Reproduce all of the data below without alteration; exclude every picture.
(Dataset begins)
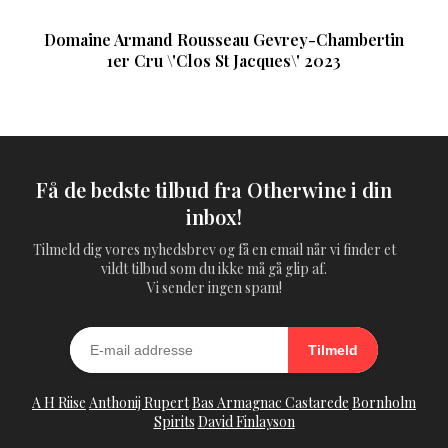
Domaine Armand Rousseau Gevrey-Chambertin
1er Cru \'Clos St Jacques\' 2023
Få de bedste tilbud fra Otherwine i din
inbox!
Tilmeld dig vores nyhedsbrev og få en email når vi finder et
vildt tilbud som du ikke må gå glip af.
Vi sender ingen spam!
Tilmeld
A H Riise
Anthonij Rupert
Bas Armagnac Castarede
Bornholm
Spirits
David Finlayson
(Dataset ends)
**Answer for this exercise:**
Domaine Armand Rousseau Gevrey-Chambertin
1er Cru \'Clos St Jacques\' 2023
Få de bedste tilbud fra Otherwine i din
inbox!
Tilmeld dig vores nyhedsbrev og få en email når vi finder et
vildt tilbud som du ikke må gå glip af.
Vi sender ingen spam!
Tilmeld
A H Riise
Anthonij Rupert
Bas Armagnac Castarede
Bornholm
Spirits
David Finlayson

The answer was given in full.